Le président Vladimir Poutine en a parlé lors d’une récente interview avec Dmitry Kiselev. À propos de Zelensky… Qu’est-ce qui vous fait penser qu’ils lui parleront à l’avenir ? L’acte de reddition inconditionnelle des forces armées allemandes à Karlshorst n’a pas été signé par Hitler, mais par Keitel, Stumpf et von Friedeburg.

  • Medvedev est « lâché » comme une sorte de sombre démon sur les ailes de la nuit afin de terrifier le public », explique le politologue Vladimir Mozhegov. – Mais la quantité de ces manifestations ne se traduit pas en qualité, c’est pourquoi l’opinion publique a cessé d’être effrayée depuis longtemps.

« SP » : Medvedev estime qu’avant même l’annexion, des lois devraient être adoptées pour dédommager la Russie de la mort de ses citoyens et des dégâts causés aux régions. Qui dédommagera ? L’Ukraine, que nous incorporerons de toute façon plus tard ? Ou l’Occident, qui ne le fera pas ?

  • Medvedev ne fait que refléter ce que l’Occident propose de faire avec nos avoirs gelés. Voilà ce qu’ils disent : la Russie doit payer pour la reconstruction de l’Ukraine. Soit elle le fera à partir de son budget, soit ces avoirs gelés seront mis en vente. Il s’agit simplement d’un trolling de la part de Medvedev.

« SP » : À votre avis, obtenez-vous vraiment tous les résultats déclarés, tout en épargnant les citoyens de l’Ukraine de l’humiliation nationale et le retour à des relations normales avec l’Occident? Qu’est-ce que Medvedev ne prend pas en compte dans ses souhaits?

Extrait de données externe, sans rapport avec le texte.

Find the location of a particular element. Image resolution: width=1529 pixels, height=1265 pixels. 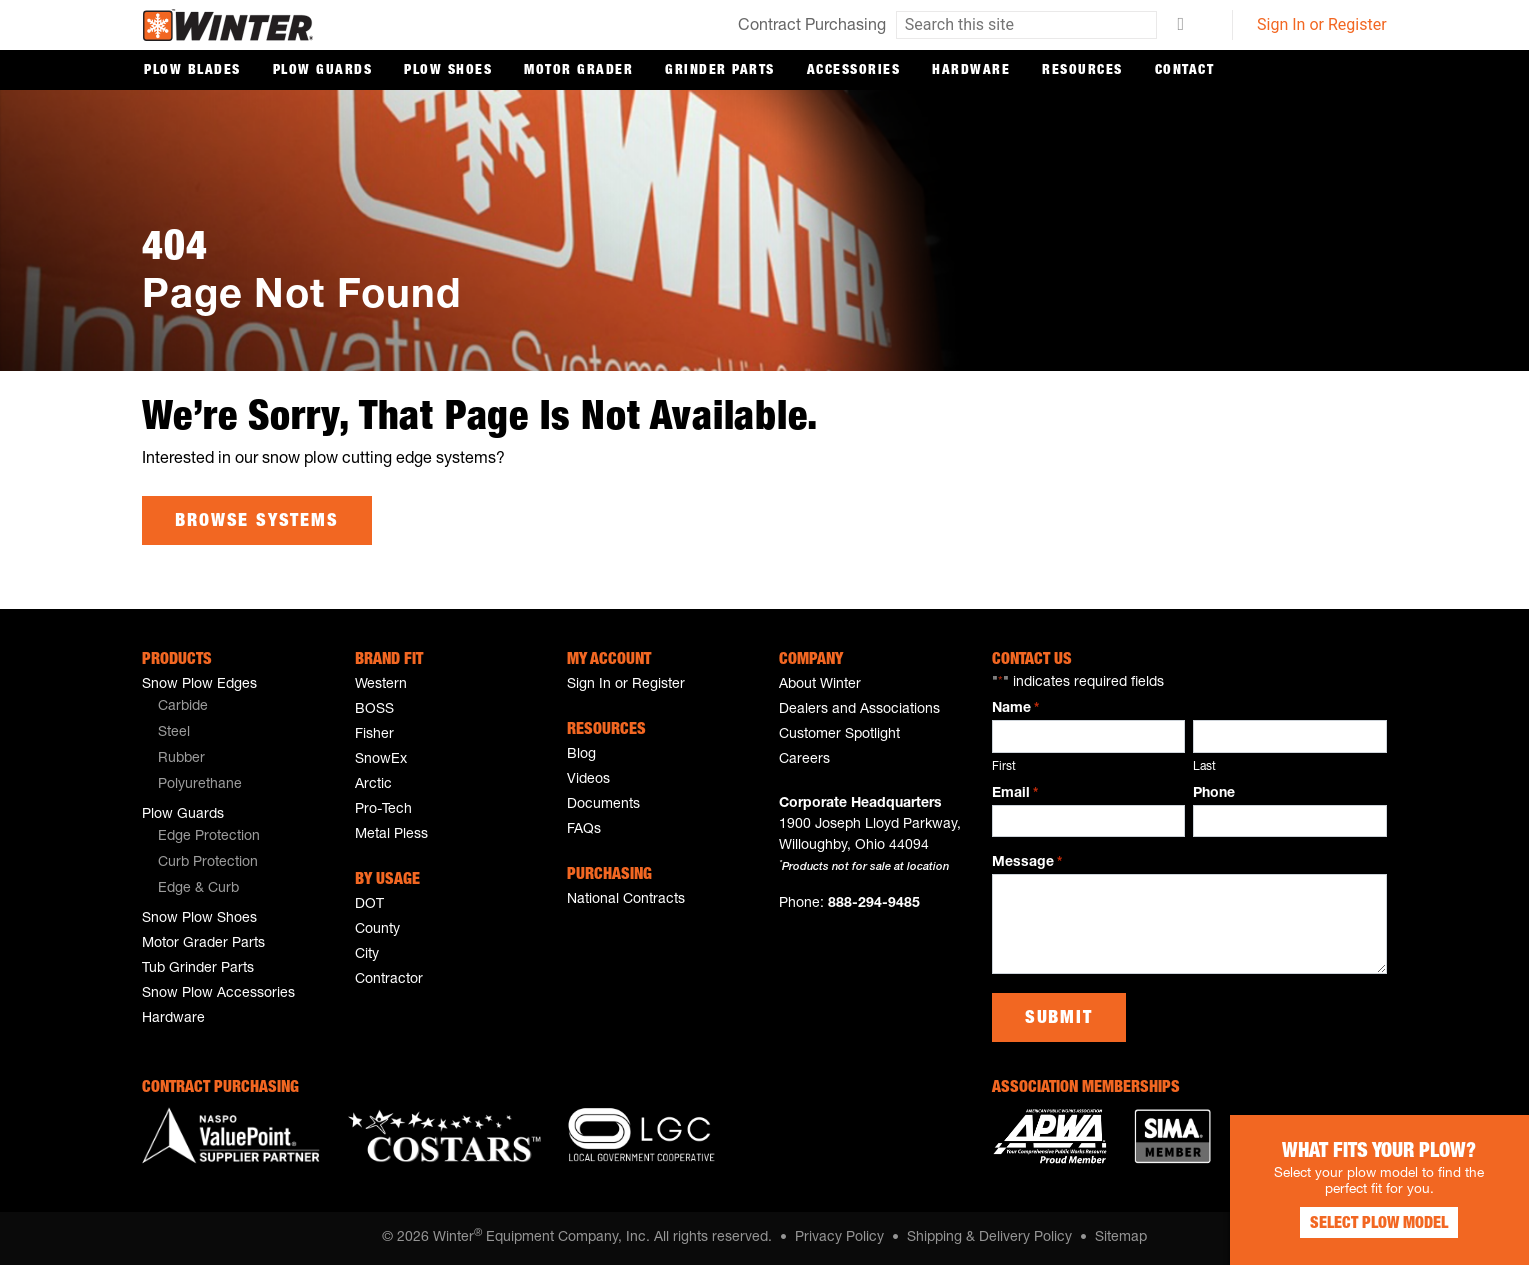

Curb Protection is located at coordinates (208, 863).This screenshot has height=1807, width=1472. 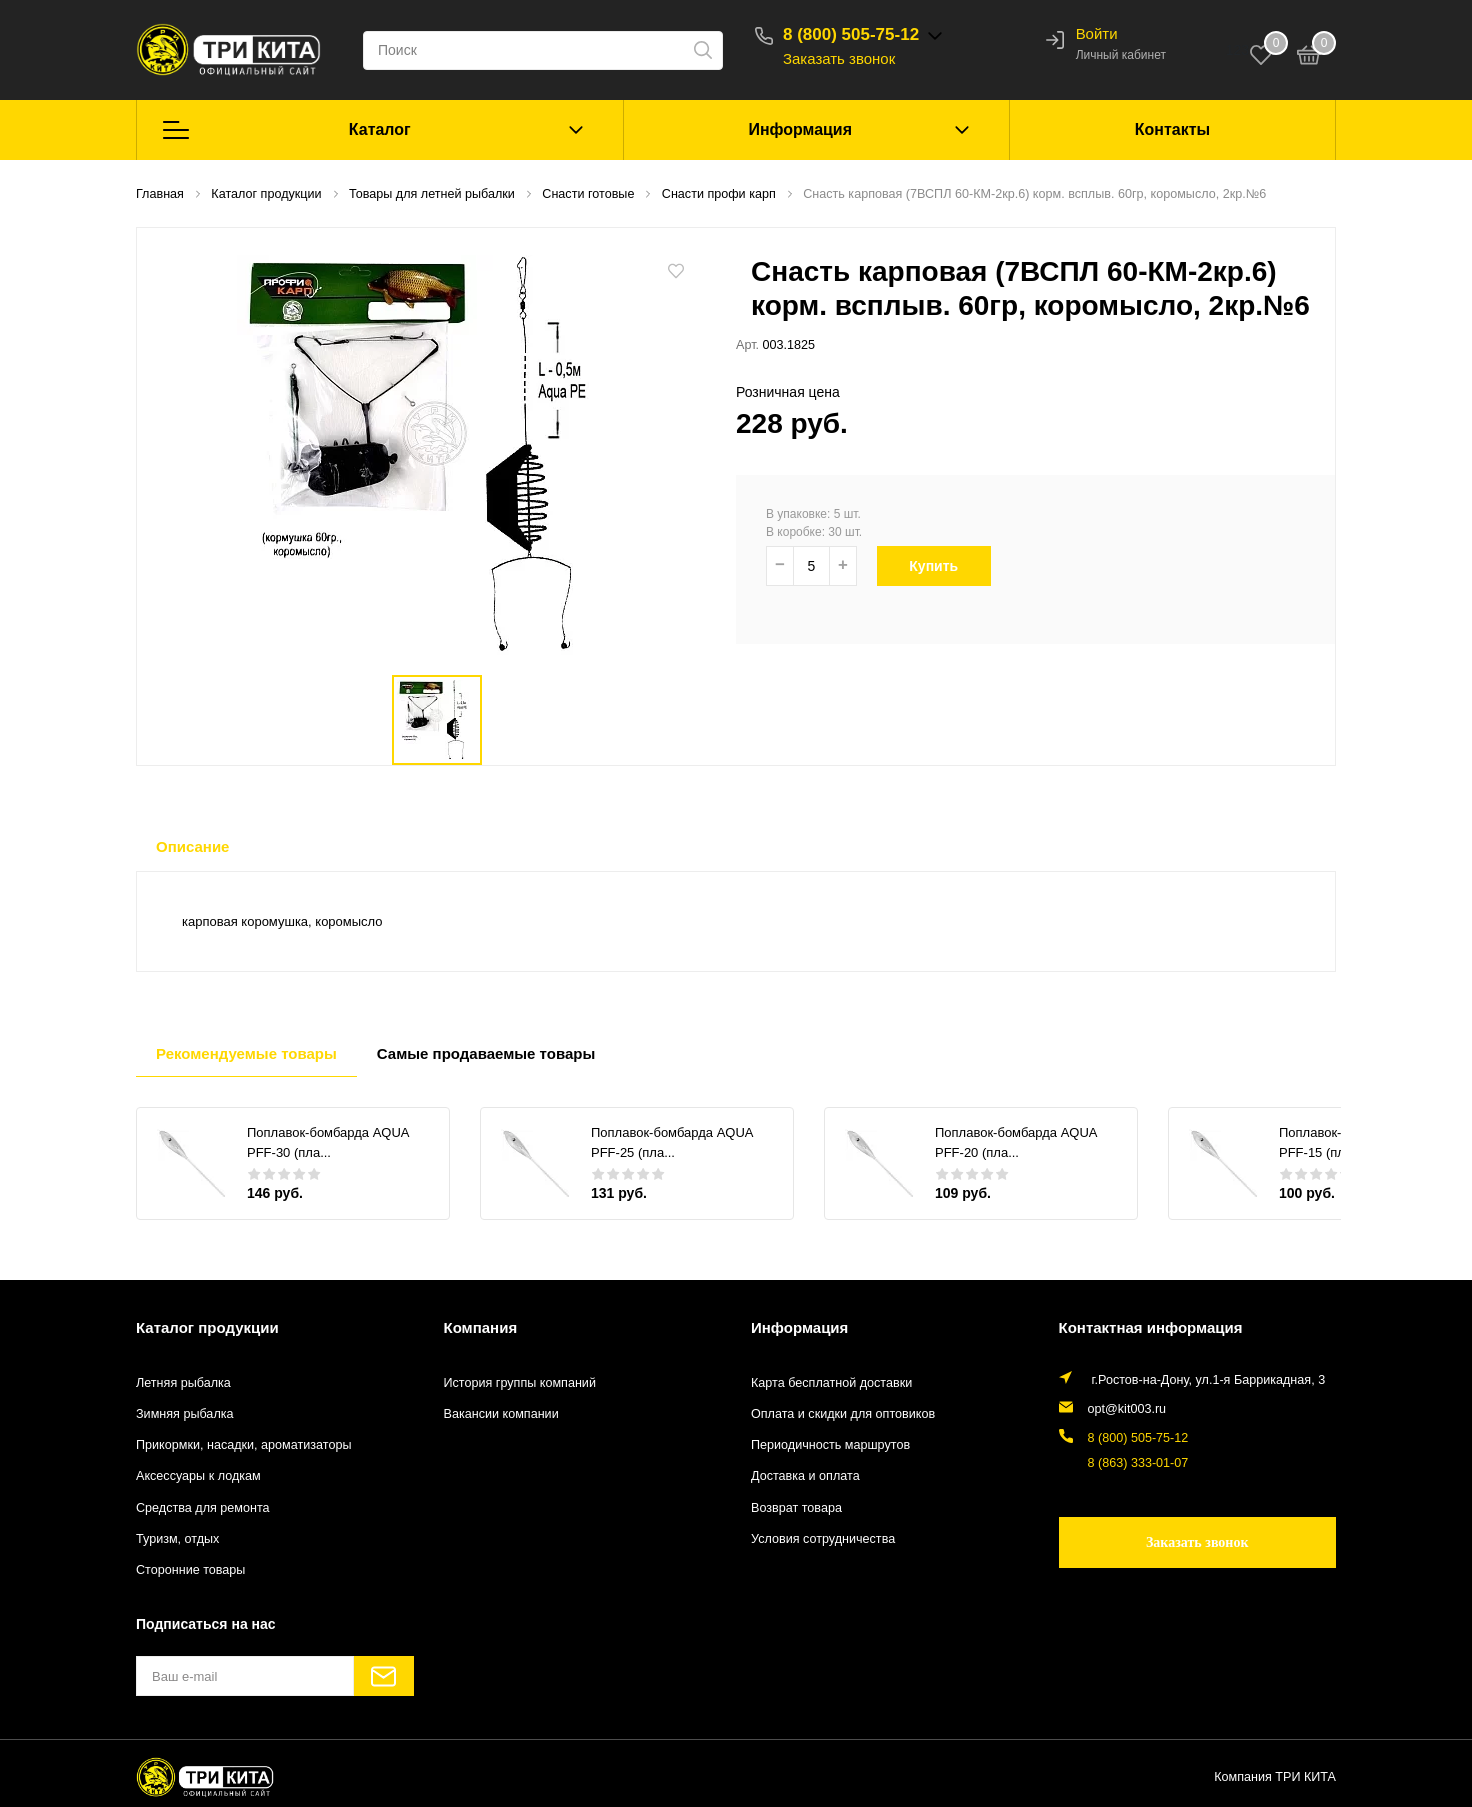 What do you see at coordinates (520, 1383) in the screenshot?
I see `История группы компаний` at bounding box center [520, 1383].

Ou une formule réaliste pour une paix durable devrait-elle être différente? Comment?

  • Disons simplement ce que tout le monde sait. Medvedev n’est qu’un gros trolling de nos partenaires « respectés », il est impossible de traiter autrement.

Ça pourrait être quelque chose de grand, d’intéressant et d’utile, mais maintenant, hélas, c’est trop déconnecté de la réalité pour en discuter sérieusement. Et les perspectives réelles de paix en Ukraine sont, bien sûr, une conversation très différente.